Néanmoins, la victoire de Diomaye, c’est entre le calme et la sagesse de la population sénégalaise, dans sa majorité, qu’il faut la chercher. Munie de ses cartes d’électeur, elle a fait sauter les verrous de la porte d’un ‘système’ qui nous maintenait dans le roc d’une caverne d’embrouillamini, peuplée de terreur et de malheur, infligée de heurts et de pleurs, enivrée de beuveries et de diableries… Sunugaal ramait, à contre-courant, dans le flot de l’hémorragie de notre démocratie… On était aux abords du naufrage des espoirs.

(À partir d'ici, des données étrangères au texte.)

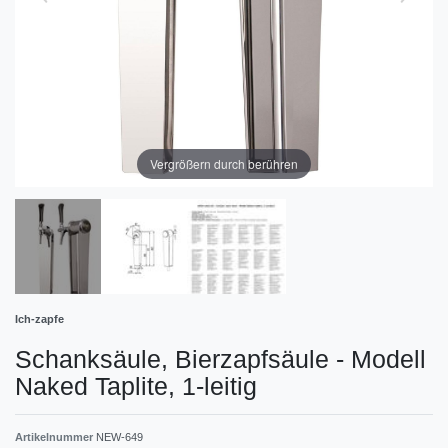
Vergrößern durch berühren
Ich-zapfe
Schanksäule, Bierzapfsäule - Modell
Naked Taplite, 1-leitig
Artikelnummer
NEW-649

Par la seule faute de dangereux calculs politiques et politiciens, le Sénégal a failli rater son parcours parce que quelqu’un avait décidé d’être un scénariste de mauvais aloi en voulant régner, lui et sa cour, sans partage et sans opposant, dans un pays qui l’a pourtant élu, il y a 12 ans, en le soutenant face à son bourreau nommé Gorgui qui a failli l’envoyer à l’échafaud au-dessus du présidium de l’Assemblée nationale. Une fois au pouvoir par la volonté du peuple Macky oublie son serment en préférant agir autrement avec son camp, investissant les mauvaises pistes caverneuses du champ politique pour faire ressentir son pouvoir en enfilant la cagoule de la justice.

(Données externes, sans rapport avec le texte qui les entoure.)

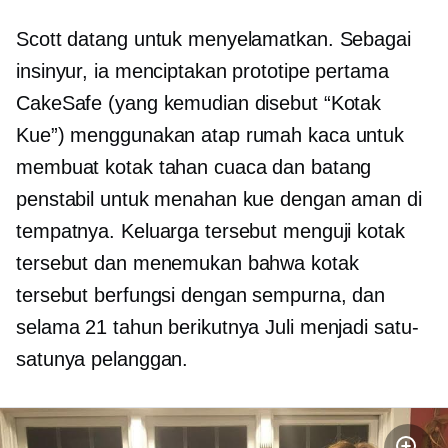
Scott datang untuk menyelamatkan. Sebagai
insinyur, ia menciptakan prototipe pertama
CakeSafe (yang kemudian disebut “Kotak
Kue”) menggunakan atap rumah kaca untuk
membuat kotak tahan cuaca dan batang
penstabil untuk menahan kue dengan aman di
tempatnya. Keluarga tersebut menguji kotak
tersebut dan menemukan bahwa kotak
tersebut berfungsi dengan sempurna, dan
selama 21 tahun berikutnya Juli menjadi satu-
satunya pelanggan.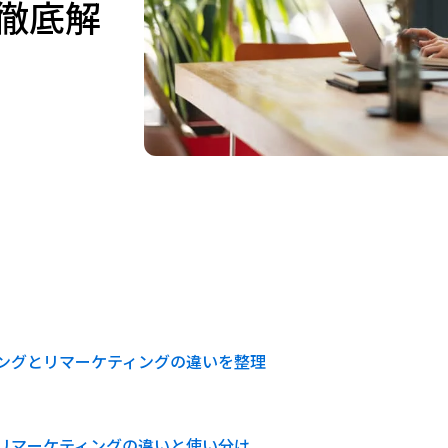
徹底解
ングとリマーケティングの違いを整理
リマーケティングの違いと使い分け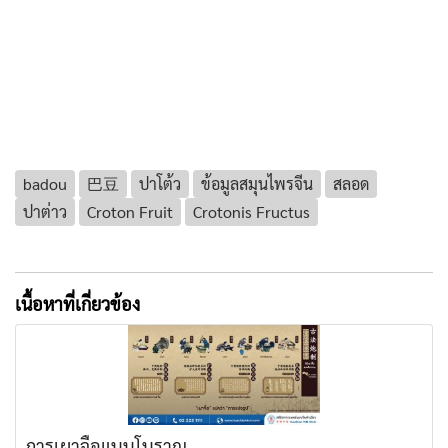
badou
巴豆
ปาโต้ว
ข้อมูลสมุนไพรจีน
สลอด
ปาต่าว
Croton Fruit
Crotonis Fructus
เนื้อหาที่เกี่ยวข้อง
การเผาจื้อแบบโบราณ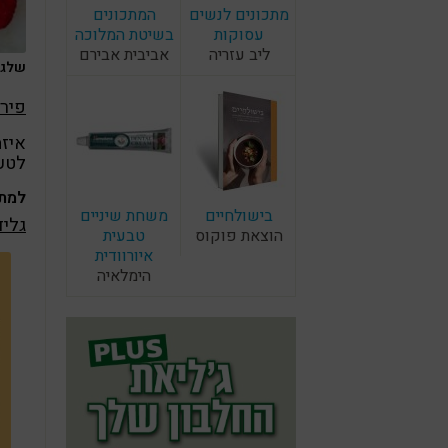
מתכונים לנשים
המתכונים
עסוקות
בשיטת המלוכה
ליב עזריה
אביבית אבירם
שלגו
פירו
איזה
לטעי
למתכ
בישולחיים
משחת שיניים
גליד
הוצאת פוקוס
טבעית
איורוודית
הימלאיה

Alors, on avait indexé Diomaye le débonnaire, dépouillé Sonko le combatif, disloqué Pastef la barque du ‘projet’. On avait embastillé d’autres leaders téméraires de ce parti et de ses partisans acharnés qui osaient faire trembler les murs de la République à coups de pierres, parfois de cocktails Molotov de la rue publique ou de panachages explosifs des ruelles de Colobane. On avait également cassé le calame, arraché le micro, coupé le signal de quelques journalistes résolus à faire leur métier, celui de livrer et diffuser l’info. L’atmosphère était délétère, la peur avait pris le dessus et face à des vagues d’indignation, une lueur de bons sens a émergé pour jeter les bases d’une sortie de crise. Ce fut d’abord l’esquisse d’un présumé dialogue national qui a pris forme sans la participation de la quasi-totalité des candidats à l’élection présidentielle du moment. Ensuite, Macky s’efforça avec la complicité de sa majorité parlementaire à faire voter l’amnistie qui permit de libérer les prisonniers ‘politiques’. C’est l’accalmie et la campagne peut sabler son champagne fait de ‘bissap’ et de ‘bouye’ en cette période de Carême et de Ramadan.

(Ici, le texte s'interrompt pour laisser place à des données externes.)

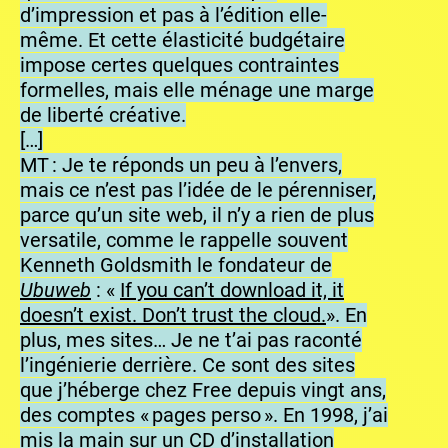
d’impression et pas à l’édition elle-
même. Et cette élasticité budgétaire
impose certes quelques contraintes
formelles, mais elle ménage une marge
de liberté créative.
[…]
MT : Je te réponds un peu à l’envers,
mais ce n’est pas l’idée de le pérenniser,
parce qu’un site web, il n’y a rien de plus
versatile, comme le rappelle souvent
Kenneth Goldsmith le fondateur de
Ubuweb
: «
If you can’t download it, it
doesn’t exist. Don’t trust the cloud.
». En
plus, mes sites… Je ne t’ai pas raconté
l’ingénierie derrière. Ce sont des sites
que j’héberge chez Free depuis vingt ans,
des comptes « pages perso ». En 1998, j’ai
mis la main sur un CD d’installation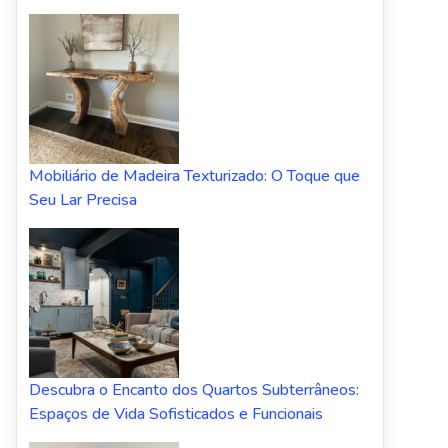
Mobiliário de Madeira Texturizado: O Toque que
Seu Lar Precisa
Descubra o Encanto dos Quartos Subterrâneos:
Espaços de Vida Sofisticados e Funcionais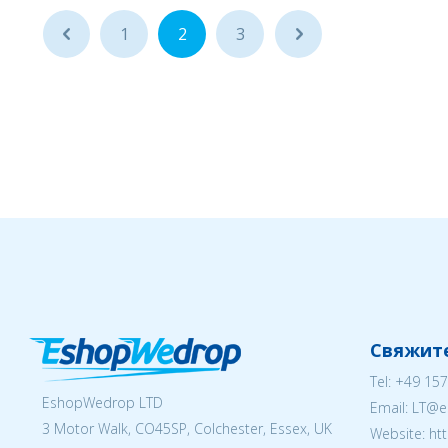
...
1
2
3
...
Свяжите
Tel:
+49 157
EshopWedrop LTD
Email:
LT@e
3 Motor Walk, CO45SP, Colchester, Essex, UK
Website: ht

Mais finalement, un vent glacial mais énergique, fraîchement ‘ramadanesque’ et constamment ‘carêmiste’ souffla dans cette marée d’incertitudes et de dérives pour nous libérer et nous propulser dans les horizons de la paix, de la liberté d’expression et du choix d’un candidat prescrit par le peuple. Et, c’est la victoire du PEUPLE qui a bataillé pour puiser dans son patrimoine culturel du pays titillant la mythologie ‘Aguène et Diambone’ où se déroule l’histoire : Diomaye mooy Sonko !
Alors, aujourd’hui, 4 ans (presque la durée du deuxième mandat de Macky Sall) après les agitations politiques funestes qui ont frappé le Sénégal, les cicatrices sont encore visibles, attestant de la convalescence d’un peuple meurtrie. Pris en étau entre l’urgence des besoins quotidiens et les défis de satisfaire une jeunesse quêteuse de changement depuis les arcanes et profondeurs de l’Etat, les nouveaux élus sont dans la prescription de se battre, de se débattre pour relever les défis des attentes. Ils ont promis un projet qu’il nous recommande depuis, voilà plus de 5 ans.
Aujourd’hui, ici et maintenant, ils ont d’abord le devoir de réconcilier le Sénégal avec lui-même dans sa manière de faire la politique, dans ses valeurs culturelles, dans ses aspects éducatifs. Ils ont la lourde tâche du dépouillement et du raffermissement de la justice en lui faisant jardiner et fleurir l’état de droit. Ils se doivent de la clairvoyance pour élaguer les galéjades bureaucratiques doublées de la complicité ‘facturée’ et fardée des pesanteurs administratives.
Ils ont surtout la possibilité de ne pas s’investir dans la nuit sans étoile de la chasse aux sorcières. Par contre, ils ont la charge morale de défendre les populations contre ceux qui veulent les exploiter, les spolier et leur faire du tort. Mais surtout, contre eux-mêmes, les nouveaux gouvernants, en tenant et respectant leurs engagements. Ceux de leurs projets.
Dieu reconnaitra les siens en cette terre promise, et le peuple reste déjà éveillé sur la boule ‘pétrole et gaz’ qui suinte sur les côtes du Sénégal.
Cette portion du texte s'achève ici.